Page:Revue des Deux Mondes - 1917 - tome 39.djvu/873

Le texte de cette page a été corrigé et est conforme au fac-similé.

Si vous ne travaillez pas de bonne volontié, on vous mettra en colonnes et vous travaillerez tout de même.

Ayant dit, Wecks se tourne vers le commandant, qui approuve d’un signe de tête et parcourt nos rangs du regard. »

Son attention est retenue par Yvonne X... et son amie Mlle de V... qui dépassent leurs camarades de toute la tête. Il va vers elles, les salue, les toise de bas en haut et, avec un profond étonnement :

— Mesdames ! mais vous ne m’avez pas du tout l’air d’être faites pour les travaux des champs...

Puis, brusquement, coupant court à son embarras :

— Après tout, vous vous arrangerez avec le jardinier !

Il vire sur ses talons. Le jardinier s’approche. C’est un petit soldat rabougri ; les poils de sa barbiche sont durs, raides comme brins de chiendent. Plus d’incisives, ni de canines. Un coup de feu les lui a fait sauter. Il a couru sous le soleil pour être exact. Il ruisselle de sueur. Son uniforme est sale et gras. Répugnant d’aspect, il porte sur lui une odeur forte et aigre : l’odeur boche !

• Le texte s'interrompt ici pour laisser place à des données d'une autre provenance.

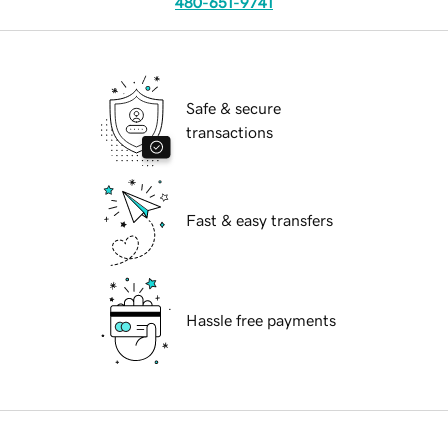
480-651-9741
Safe & secure
transactions
Fast & easy transfers
Hassle free payments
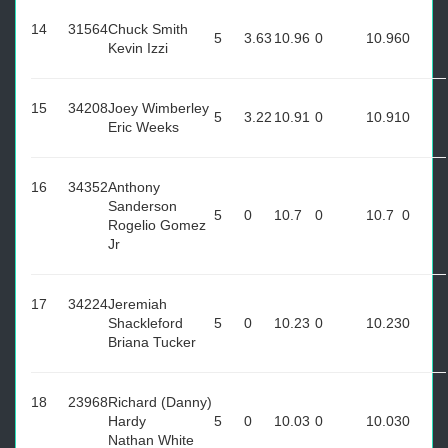
14
31564
Chuck Smith
5
3.63
10.96
0
10.96
0
Kevin Izzi
15
34208
Joey Wimberley
5
3.22
10.91
0
10.91
0
Eric Weeks
16
34352
Anthony
Sanderson
5
0
10.7
0
10.7
0
Rogelio Gomez
Jr
17
34224
Jeremiah
Shackleford
5
0
10.23
0
10.23
0
Briana Tucker
18
23968
Richard (Danny)
Hardy
5
0
10.03
0
10.03
0
Nathan White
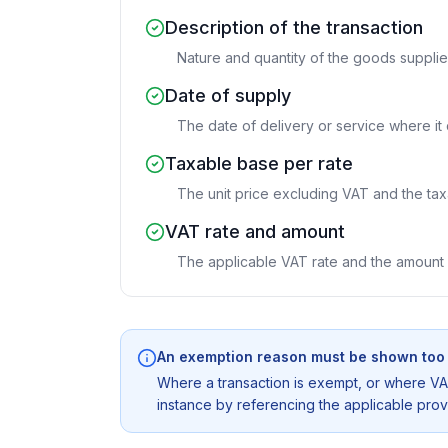
Description of the transaction
Nature and quantity of the goods supplie
Date of supply
The date of delivery or service where it d
Taxable base per rate
The unit price excluding VAT and the ta
VAT rate and amount
The applicable VAT rate and the amount 
An exemption reason must be shown too
Where a transaction is exempt, or where VAT
instance by referencing the applicable provis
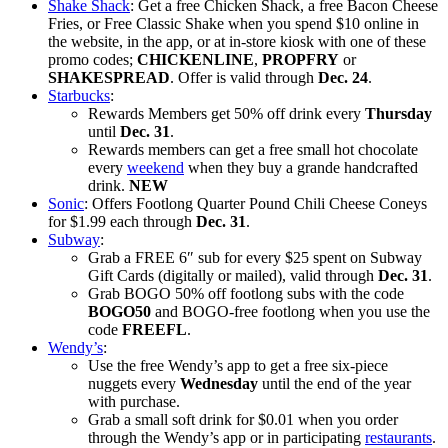
Shake Shack
: Get a free Chicken Shack, a free Bacon Cheese
Fries, or Free Classic Shake when you spend $10 online in
the website, in the app, or at in-store kiosk with one of these
promo codes;
CHICKENLINE
,
PROPFRY
or
SHAKESPREAD
. Offer is valid through
Dec. 24
.
Starbucks
:
Rewards Members get 50% off drink every
Thursday
until
Dec. 31
.
Rewards members can get a free small hot chocolate
every
weekend
when they buy a grande handcrafted
drink.
NEW
Sonic
: Offers Footlong Quarter Pound Chili Cheese Coneys
for $1.99 each through
Dec. 31
.
Subway
:
Grab a FREE 6″ sub for every $25 spent on Subway
Gift Cards (digitally or mailed), valid through
Dec. 31
.
Grab BOGO 50% off footlong subs with the code
BOGO50
and BOGO-free footlong when you use the
code
FREEFL
.
Wendy’s
:
Use the free Wendy’s app to get a free six-piece
nuggets every
Wednesday
until the end of the year
with purchase.
Grab a small soft drink for $0.01 when you order
through the Wendy’s app or in participating
restaurants
.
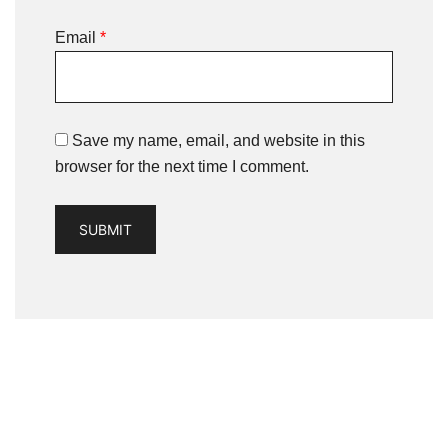
Email
*
Save my name, email, and website in this
browser for the next time I comment.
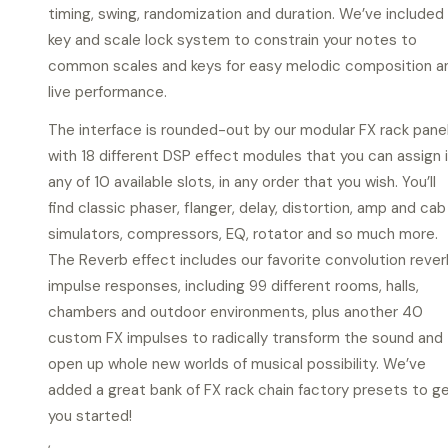
timing, swing, randomization and duration. We’ve included
key and scale lock system to constrain your notes to
common scales and keys for easy melodic composition a
live performance.
The interface is rounded-out by our modular FX rack panel
with 18 different DSP effect modules that you can assign 
any of 10 available slots, in any order that you wish. You’ll
find classic phaser, flanger, delay, distortion, amp and cab
simulators, compressors, EQ, rotator and so much more.
The Reverb effect includes our favorite convolution rever
impulse responses, including 99 different rooms, halls,
chambers and outdoor environments, plus another 40
custom FX impulses to radically transform the sound and
open up whole new worlds of musical possibility. We’ve
added a great bank of FX rack chain factory presets to g
you started!
,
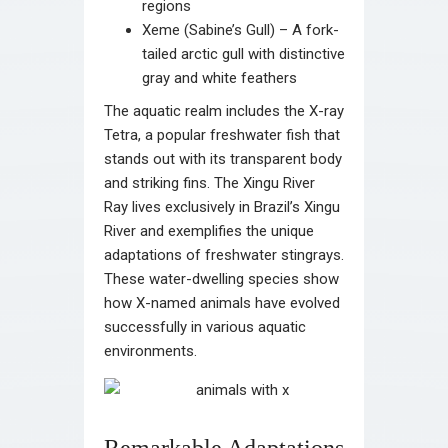
regions
Xeme (Sabine’s Gull) – A fork-
tailed arctic gull with distinctive
gray and white feathers
The aquatic realm includes the X-ray
Tetra, a popular freshwater fish that
stands out with its transparent body
and striking fins. The Xingu River
Ray lives exclusively in Brazil’s Xingu
River and exemplifies the unique
adaptations of freshwater stingrays.
These water-dwelling species show
how X-named animals have evolved
successfully in various aquatic
environments.
Remarkable Adaptations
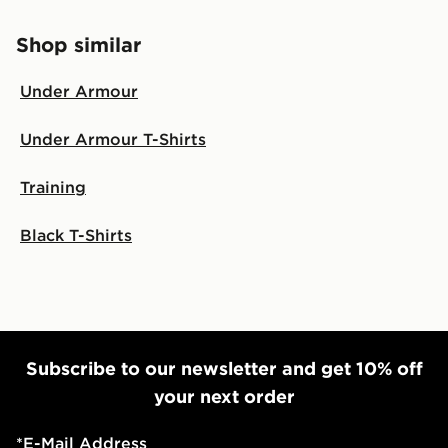
Shop similar
Under Armour
Under Armour T-Shirts
Training
Black T-Shirts
Subscribe to our newsletter and get 10% off
your next order
*
E-Mail Address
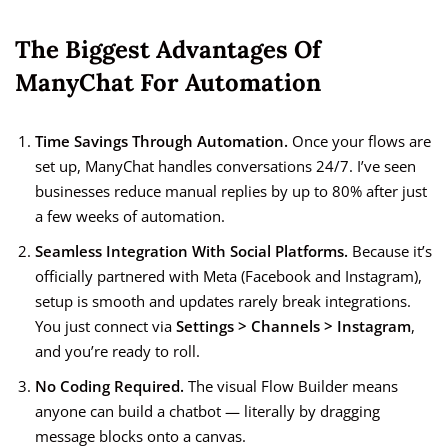
The Biggest Advantages Of
ManyChat For Automation
Time Savings Through Automation.
Once your flows are
set up, ManyChat handles conversations 24/7. I’ve seen
businesses reduce manual replies by up to 80% after just
a few weeks of automation.
Seamless Integration With Social Platforms.
Because it’s
officially partnered with Meta (Facebook and Instagram),
setup is smooth and updates rarely break integrations.
You just connect via
Settings > Channels > Instagram
,
and you’re ready to roll.
No Coding Required.
The visual Flow Builder means
anyone can build a chatbot — literally by dragging
message blocks onto a canvas.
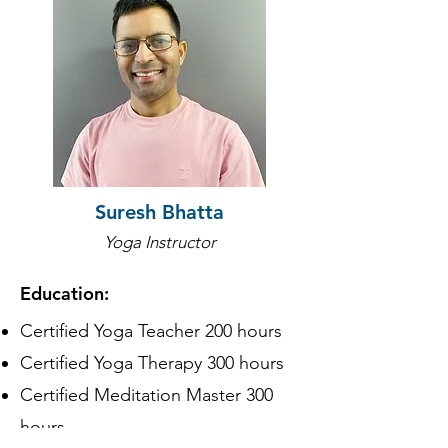
Suresh Bhatta
Yoga Instructor
Education:
Certified Yoga Teacher 200 hours
Certified Yoga Therapy 300 hours
Certified Meditation Master 300
hours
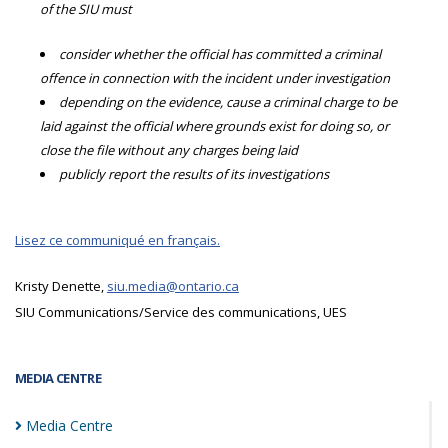
of the SIU must
consider whether the official has committed a criminal
offence in connection with the incident under investigation
depending on the evidence, cause a criminal charge to be
laid against the official where grounds exist for doing so, or
close the file without any charges being laid
publicly report the results of its investigations
Lisez ce communiqué en français.
Kristy Denette,
siu.media@ontario.ca
SIU Communications/Service des communications, UES
MEDIA CENTRE
Media
Centre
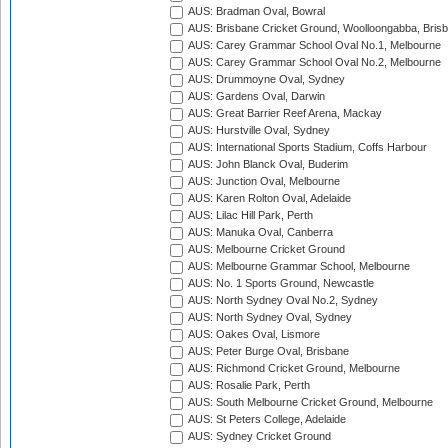
AUS: Bradman Oval, Bowral
AUS: Brisbane Cricket Ground, Woolloongabba, Bris
AUS: Carey Grammar School Oval No.1, Melbourne
AUS: Carey Grammar School Oval No.2, Melbourne
AUS: Drummoyne Oval, Sydney
AUS: Gardens Oval, Darwin
AUS: Great Barrier Reef Arena, Mackay
AUS: Hurstville Oval, Sydney
AUS: International Sports Stadium, Coffs Harbour
AUS: John Blanck Oval, Buderim
AUS: Junction Oval, Melbourne
AUS: Karen Rolton Oval, Adelaide
AUS: Lilac Hill Park, Perth
AUS: Manuka Oval, Canberra
AUS: Melbourne Cricket Ground
AUS: Melbourne Grammar School, Melbourne
AUS: No. 1 Sports Ground, Newcastle
AUS: North Sydney Oval No.2, Sydney
AUS: North Sydney Oval, Sydney
AUS: Oakes Oval, Lismore
AUS: Peter Burge Oval, Brisbane
AUS: Richmond Cricket Ground, Melbourne
AUS: Rosalie Park, Perth
AUS: South Melbourne Cricket Ground, Melbourne
AUS: St Peters College, Adelaide
AUS: Sydney Cricket Ground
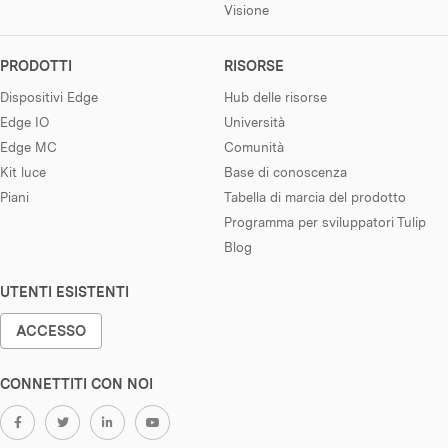
Visione
PRODOTTI
RISORSE
Dispositivi Edge
Hub delle risorse
Edge IO
Università
Edge MC
Comunità
Kit luce
Base di conoscenza
Piani
Tabella di marcia del prodotto
Programma per sviluppatori Tulip
Blog
UTENTI ESISTENTI
ACCESSO
CONNETTITI CON NOI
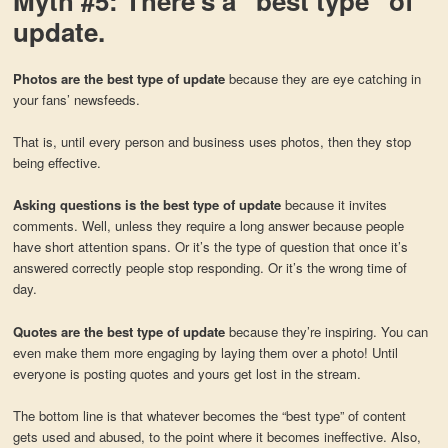
Myth #5: There’s a “best type” of
update.
Photos are the best type of update
because they are eye catching in
your fans’ newsfeeds.
That is, until every person and business uses photos, then they stop
being effective.
Asking questions is the best type of update
because it invites
comments. Well, unless they require a long answer because people
have short attention spans. Or it’s the type of question that once it’s
answered correctly people stop responding. Or it’s the wrong time of
day.
Quotes are the best type of update
because they’re inspiring. You can
even make them more engaging by laying them over a photo! Until
everyone is posting quotes and yours get lost in the stream.
The bottom line is that whatever becomes the “best type” of content
gets used and abused, to the point where it becomes ineffective. Also,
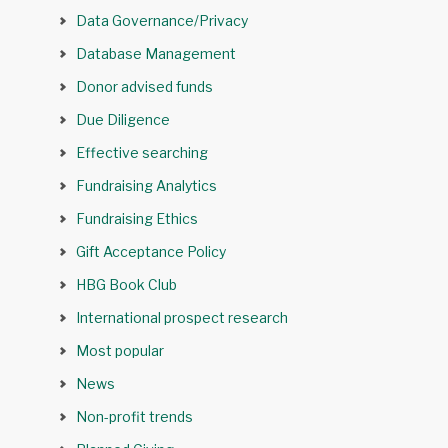
Data Governance/Privacy
Database Management
Donor advised funds
Due Diligence
Effective searching
Fundraising Analytics
Fundraising Ethics
Gift Acceptance Policy
HBG Book Club
International prospect research
Most popular
News
Non-profit trends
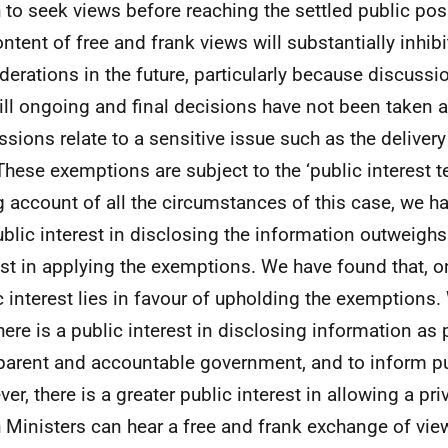
 to seek views before reaching the settled public pos
ontent of free and frank views will substantially inhib
derations in the future, particularly because discussi
till ongoing and final decisions have not been taken 
ssions relate to a sensitive issue such as the deliver
 These exemptions are subject to the ‘public interest te
g account of all the circumstances of this case, we h
ublic interest in disclosing the information outweighs
est in applying the exemptions. We have found that, o
c interest lies in favour of upholding the exemptions
there is a public interest in disclosing information as 
parent and accountable government, and to inform pu
er, there is a greater public interest in allowing a pr
 Ministers can hear a free and frank exchange of vie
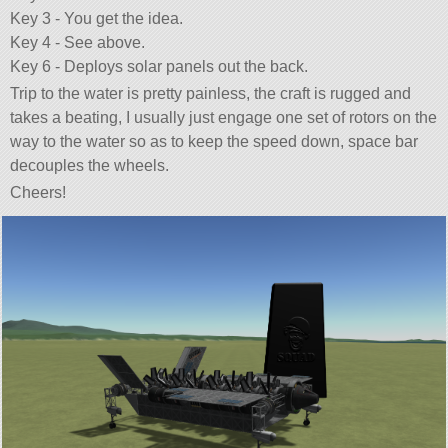
Key 3 - You get the idea.
Key 4 - See above.
Key 6 - Deploys solar panels out the back.
Trip to the water is pretty painless, the craft is rugged and
takes a beating, I usually just engage one set of rotors on the
way to the water so as to keep the speed down, space bar
decouples the wheels.
Cheers!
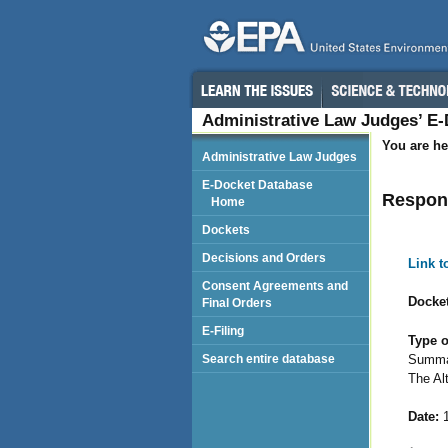
Administrative Law Judges’ E
You are he
Administrative Law Judges
E-Docket Database
Respond
Home
Dockets
Decisions and Orders
Link 
Consent Agreements and
Docket
Final Orders
E-Filing
Type o
Summar
Search entire database
The Al
Date:
1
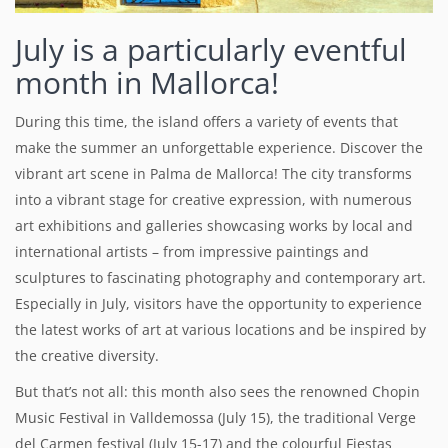
July is a particularly eventful
month in Mallorca!
During this time, the island offers a variety of events that
make the summer an unforgettable experience.
Discover the
vibrant art scene in Palma de Mallorca! The city transforms
into a vibrant stage for creative expression, with numerous
art exhibitions and galleries showcasing works by local and
international artists – from impressive paintings and
sculptures to fascinating photography and contemporary art.
Especially in July, visitors have the opportunity to experience
the latest works of art at various locations and be inspired by
the creative diversity.
But that’s not all: this month also sees the renowned Chopin
Music Festival in Valldemossa (July 15), the traditional Verge
del Carmen festival (July 15-17) and the colourful Fiestas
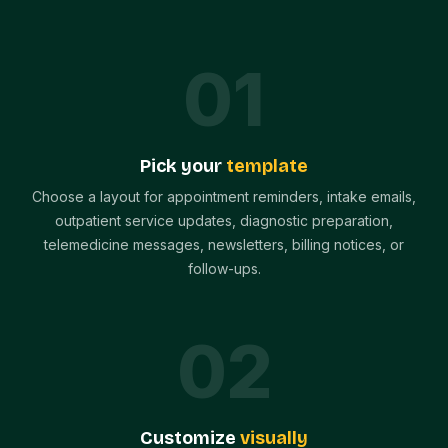
0
1
Pick your
template
Choose a layout for appointment reminders, intake emails,
outpatient service updates, diagnostic preparation,
telemedicine messages, newsletters, billing notices, or
follow-ups.
0
2
Customize
visually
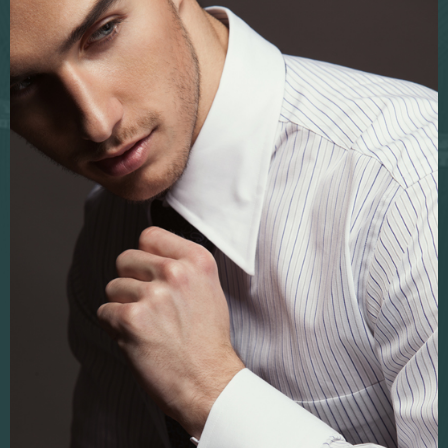
Fabric sampling
Corporate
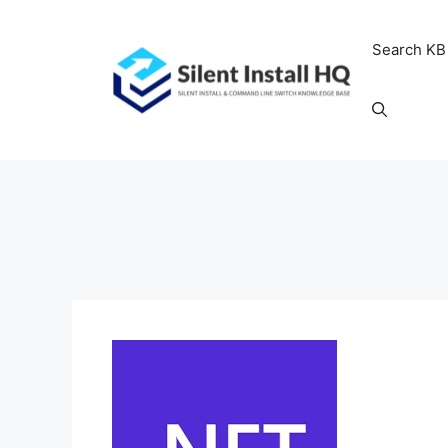
Skip
to
Search KB
content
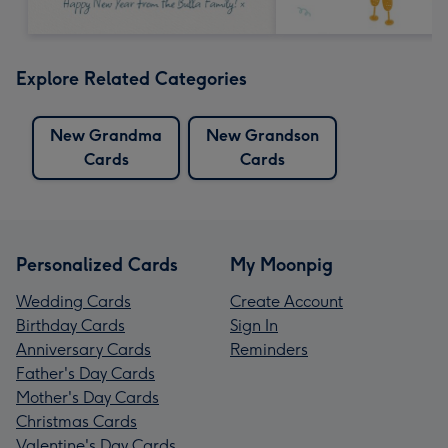
Explore Related Categories
New Grandma
New Grandson
Cards
Cards
Personalized Cards
My Moonpig
Wedding Cards
Create Account
Birthday Cards
Sign In
Anniversary Cards
Reminders
Father's Day Cards
Mother's Day Cards
Christmas Cards
Valentine's Day Cards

Brusquement, je me mets devant Valentine (la domestique de Simone de V...) Cette grosse fille, pour l’instant, est des plus compromettantes. Elle semble avoir été mise au monde exprès pour travailler la terre. Ses joues rebondies sont rouges comme des tomates, ses manches courtes découvrent deux bras solides. J’affronte l’homme. Il ne sait que quelques mots de français.

— Combien êtes-vous ensemble ?

— Six ; mais nous travaillons déjà. Nous travaillons pour Mme D...

— Mme D... connais pas ! Pas sur mon carnet...

Il cherche dans des papiers et n’y trouve pas le nom de Mme D... le jardin de celle-ci n’ayant pas été réquisitionné. J’insiste :

— Nous travaillons chez elle. Nous avons déjà planté des pommes de terre.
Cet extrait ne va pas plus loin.